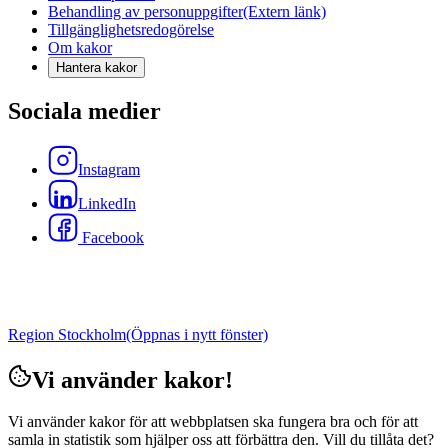
Behandling av personuppgifter
(Extern länk)
Tillgänglighetsredogörelse
Om kakor
Hantera kakor
Sociala medier
Instagram
LinkedIn
Facebook
Region Stockholm
(Öppnas i nytt fönster)
Vi använder kakor!
Vi använder kakor för att webbplatsen ska fungera bra och för att
samla in statistik som hjälper oss att förbättra den. Vill du tillåta det?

## [Requirement]
Without including the pictures, reproduce all entries exactly.

## [The completed task]
Behandling av personuppgifter
(Extern länk)
Tillgänglighetsredogörelse
Om kakor
Hantera kakor
Sociala medier
Instagram
LinkedIn
Facebook
Region Stockholm
(Öppnas i nytt fönster)
Vi använder kakor!
Vi använder kakor för att webbplatsen ska fungera bra och för att
samla in statistik som hjälper oss att förbättra den. Vill du tillåta det?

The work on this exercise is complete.